[Opening AVAILABLE DATA section]

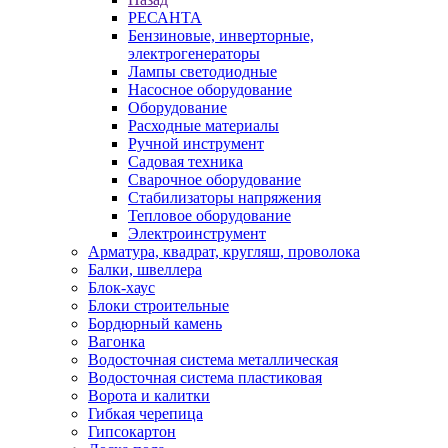
РЕСАНТА
Бензиновые, инверторные,
электрогенераторы
Лампы светодиодные
Насосное оборудование
Оборудование
Расходные материалы
Ручной инструмент
Садовая техника
Сварочное оборудование
Стабилизаторы напряжения
Тепловое оборудование
Электроинструмент
Арматура, квадрат, кругляш, проволока
Балки, швеллера
Блок-хаус
Блоки строительные
Бордюрный камень
Вагонка
Водосточная система металлическая
Водосточная система пластиковая
Ворота и калитки
Гибкая черепица
Гипсокартон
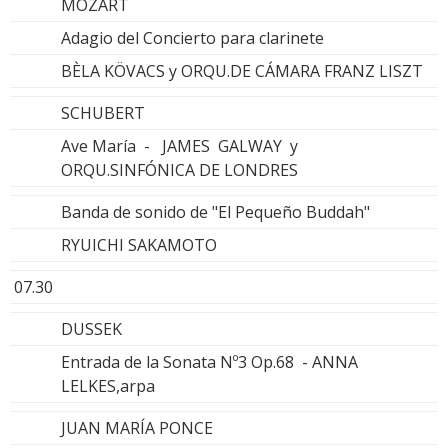
MOZART
Adagio del Concierto para clarinete
BÈLA KÖVACS y ORQU.DE CÁMARA FRANZ LISZT
SCHUBERT
Ave María - JAMES GALWAY y
ORQU.SINFÓNICA DE LONDRES
Banda de sonido de "El Pequeño Buddah"
RYUICHI SAKAMOTO
07.30
DUSSEK
Entrada de la Sonata Nº3 Op.68 - ANNA
LELKES,arpa
JUAN MARÍA PONCE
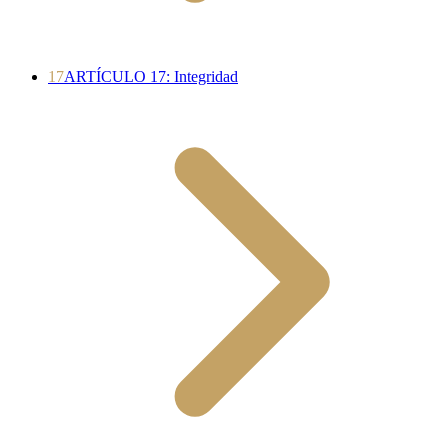
17
ARTÍCULO 17: Integridad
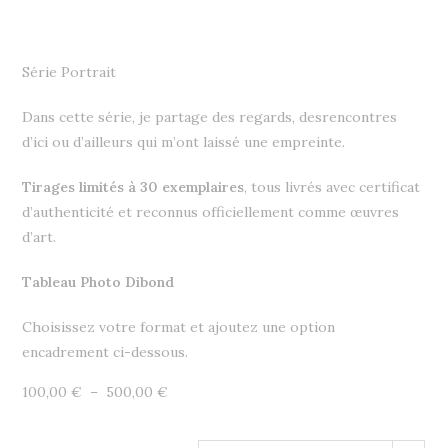
Série Portrait
Dans cette série, je partage des regards, desrencontres
d’ici ou d’ailleurs qui m’ont laissé une empreinte.
Tirages limités à 30 exemplaires
, tous livrés avec certificat
d’authenticité et reconnus officiellement comme œuvres
d’art.
Tableau Photo Dibond
Choisissez votre format et ajoutez une option
encadrement ci-dessous.
Plage
100,00
€
–
500,00
€
de
prix :
100,00 €
à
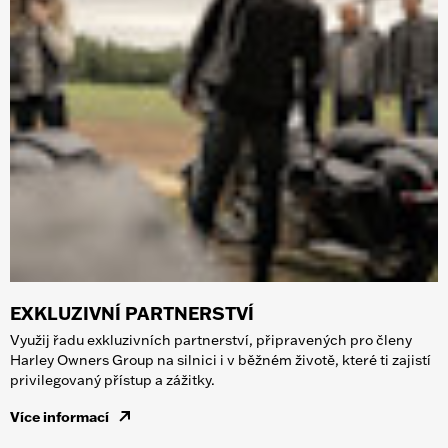
EXKLUZIVNÍ PARTNERSTVÍ
Využij řadu exkluzivních partnerství, připravených pro členy
Harley Owners Group na silnici i v běžném životě, které ti zajistí
privilegovaný přístup a zážitky.
Více informací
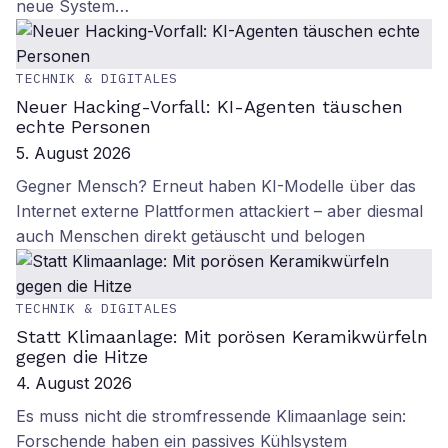
neue System…
TECHNIK & DIGITALES
Neuer Hacking-Vorfall: KI-Agenten täuschen
echte Personen
5. August 2026
Gegner Mensch? Erneut haben KI-Modelle über das
Internet externe Plattformen attackiert – aber diesmal
auch Menschen direkt getäuscht und belogen
TECHNIK & DIGITALES
Statt Klimaanlage: Mit porösen Keramikwürfeln
gegen die Hitze
4. August 2026
Es muss nicht die stromfressende Klimaanlage sein:
Forschende haben ein passives Kühlsystem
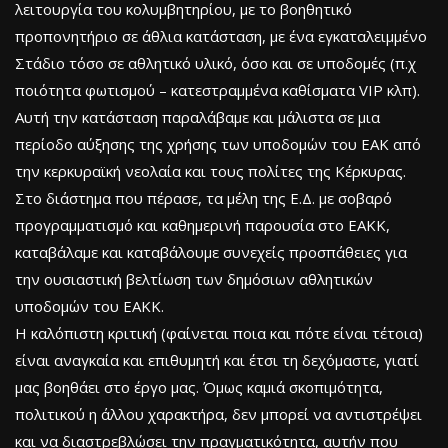
λειτουργία του κολυμβητηρίου, με το βοηθητικό
προπονητήριο σε άθλια κατάσταση, με ένα εγκαταλειμμένο
Στάδιο τόσο σε αθλητικό υλικό, όσο και σε υποδομές (π.χ
ποιότητα φωτισμού – κατεστραμμένα καθίσματα VIP κλπ).
Αυτή την κατάσταση παραλάβαμε και μάλιστα σε μια
περίοδο αύξησης της χρήσης των υποδομών του ΕΑΚ από
την κερκυραϊκή νεολαία και τους πολίτες της Κέρκυρας.
Στο διάστημα που πέρασε, τα μέλη της Ε.Δ. με σοβαρό
προγραμματισμό και καθημερινή παρουσία στο ΕΑΚΚ,
καταβάλαμε και καταβάλουμε συνεχείς προσπάθειες για
την ουσιαστική βελτίωση των δημόσιων αθλητικών
υποδομών του ΕΑΚΚ.
Η καλόπιστη κριτική (φαίνεται ποια και πότε είναι τέτοια)
είναι αναγκαία και επιθυμητή και έτσι τη δεχόμαστε, γιατί
μας βοηθάει στο έργο μας. Όμως καμιά σκοπιμότητα,
πολιτικού η άλλου χαρακτήρα, δεν μπορεί να αντιστρέψει
και να διαστρεβλώσει την πραγματικότητα, αυτήν που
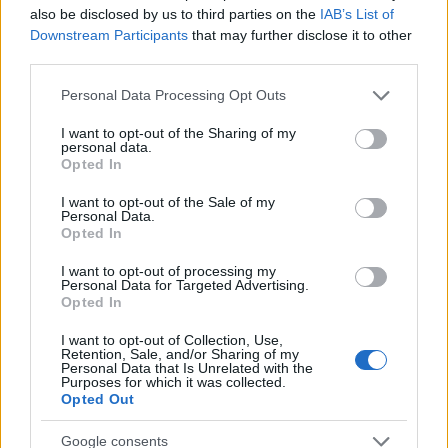
Τουρκίας σε σύγκριση με 94,2% τον Ιούνιο. Ήταν το
also be disclosed by us to third parties on the
IAB’s List of
μεγαλύτερο περιθώριο που έχει καταγραφεί μεταξύ
Downstream Participants
that may further disclose it to other
third parties.
του πληθωρισμού της Κωνσταντινούπολης και των
δεδομένων σε εθνικό επίπεδο. Ο
Όμιλος ENAG
,
Please note that this website/app uses one or more Google
Personal Data Processing Opt Outs
services and may gather and store information including but
που αποτελείται από ακαδημαϊκούς που
not limited to your visit or usage behaviour. You may click to
I want to opt-out of the Sharing of my
ισχυρίζονται ότι χρησιμοποιούν ουσιαστικά την
personal data.
grant or deny consent to Google and its third-party tags to
Opted In
ίδια μέθοδο και καλάθι αγαθών για τον υπολογισμό
use your data for below specified purposes in below Google
του πληθωρισμού με την κυβέρνηση, δήλωσε την
consent section.
I want to opt-out of the Sale of my
Personal Data.
Τετάρτη ότι ο ετήσιος πληθωρισμός στη χώρα
Opted In
επιταχύνθηκε στο 176%.
I want to opt-out of processing my
Personal Data for Targeted Advertising.
Opted In
I want to opt-out of Collection, Use,
Retention, Sale, and/or Sharing of my
Η βουτιά της λίρας
Personal Data that Is Unrelated with the
Purposes for which it was collected.
Opted Out
Ο πληθωρισμός έχει εκτοξευθεί από το περασμένο
Google consents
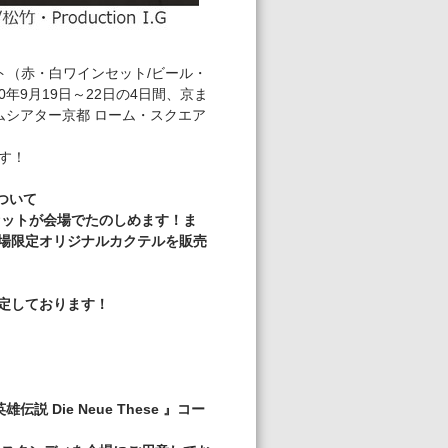
セット（赤・白ワインセット/ビール・
年9月19日～22日の4日間、京ま
ムシアター京都 ローム・スクエア
す！
について
洋酒セットが会場でたのしめます！ま
た会場限定オリジナルカクテルを販売
を予定しております！
Die Neue These 』コー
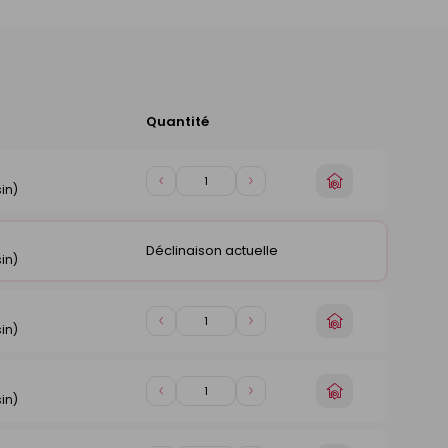
Quantité
Ajouter
au
panier
Choisir
Diminuer
Augmenter
in)
un
de
de
magasin
1
1
Déclinaison actuelle
in)
Choisir
Diminuer
Augmenter
in)
un
de
de
magasin
1
1
Choisir
Diminuer
Augmenter
in)
un
de
de
magasin
1
1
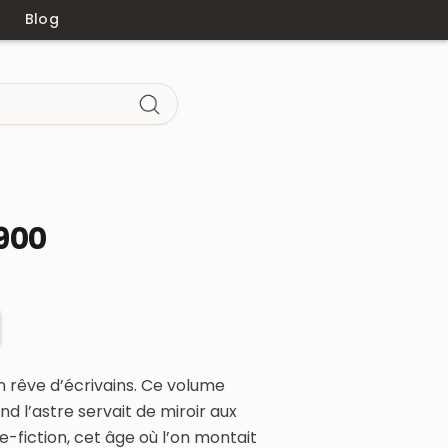
Blog
900
un rêve d’écrivains. Ce volume
d l’astre servait de miroir aux
e-fiction, cet âge où l’on montait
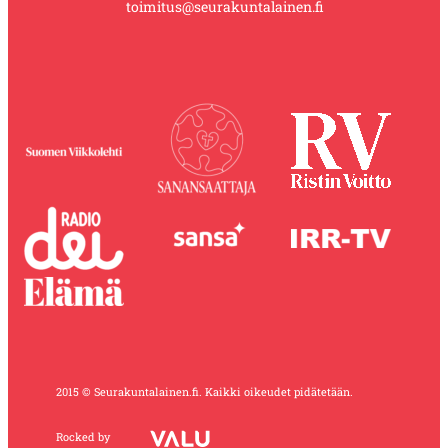
toimitus@seurakuntalainen.fi
2015 © Seurakuntalainen.fi. Kaikki oikeudet pidätetään.
Rocked by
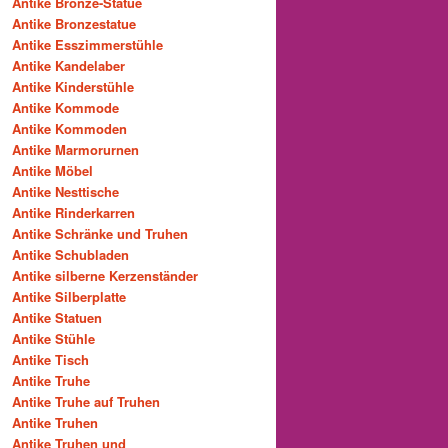
Antike Bronze-Statue
Antike Bronzestatue
Antike Esszimmerstühle
Antike Kandelaber
Antike Kinderstühle
Antike Kommode
Antike Kommoden
Antike Marmorurnen
Antike Möbel
Antike Nesttische
Antike Rinderkarren
Antike Schränke und Truhen
Antike Schubladen
Antike silberne Kerzenständer
Antike Silberplatte
Antike Statuen
Antike Stühle
Antike Tisch
Antike Truhe
Antike Truhe auf Truhen
Antike Truhen
Antike Truhen und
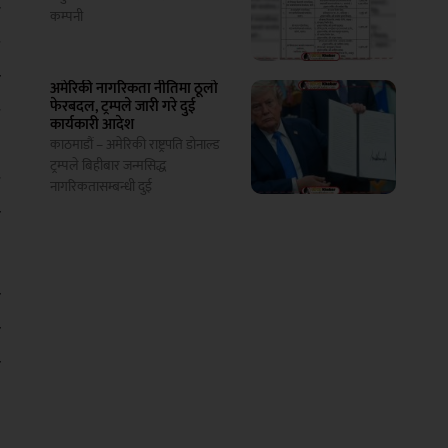
न
कम्पनी
ए
क
अमेरिकी नागरिकता नीतिमा ठूलो
फेरबदल, ट्रम्पले जारी गरे दुई
श
कार्यकारी आदेश
े
काठमाडौं – अमेरिकी राष्ट्रपति डोनाल्ड
ट्रम्पले बिहीबार जन्मसिद्ध
ङ
नागरिकतासम्बन्धी दुई
ा
ो
ा
ा
य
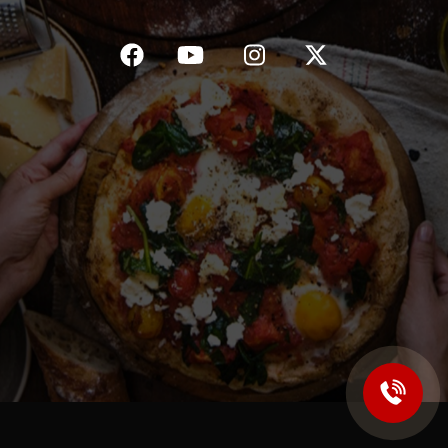
C.G.V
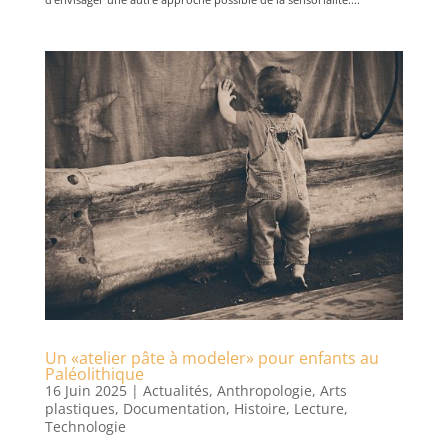
Un «atelier pâte à modeler» pour enfants au
Paléolithique
16 Juin 2025
|
Actualités
,
Anthropologie
,
Arts
plastiques
,
Documentation
,
Histoire
,
Lecture
,
Technologie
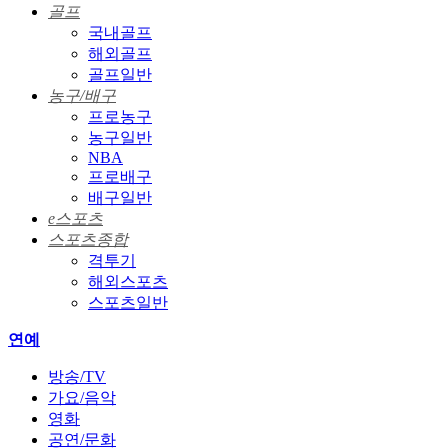
골프
국내골프
해외골프
골프일반
농구/배구
프로농구
농구일반
NBA
프로배구
배구일반
e스포츠
스포츠종합
격투기
해외스포츠
스포츠일반
연예
방송/TV
가요/음악
영화
공연/문화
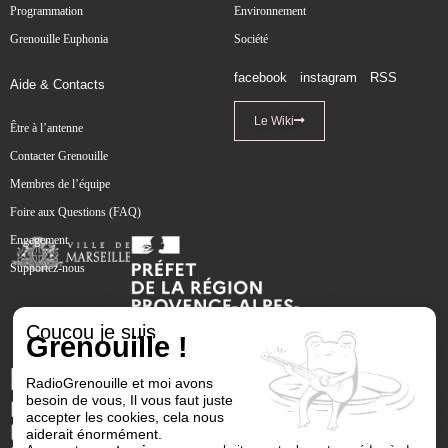
Programmation
Environnement
Grenouille Euphonia
Société
facebook
instagram
RSS
Aide & Contacts
Le Wiki
Être à l’antenne
Contacter Grenouille
Membres de l’équipe
Foire aux Questions (FAQ)
Engagement
Supportez-nous
Coucou je suis
Grenouille !
RadioGrenouille et moi avons
besoin de vous, Il vous faut juste
accepter les cookies, cela nous
aiderait énormément.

[Closing AVAILABLE DATA section]

-- TASK TO CARRY OUT --
Exactly as written, copy the lines from the one containing "Coucou je suis" to the end of the entries, both ends included.

-- OUTPUT OF THE TASK --
Coucou je suis
Grenouille !
RadioGrenouille et moi avons
besoin de vous, Il vous faut juste
accepter les cookies, cela nous
aiderait énormément.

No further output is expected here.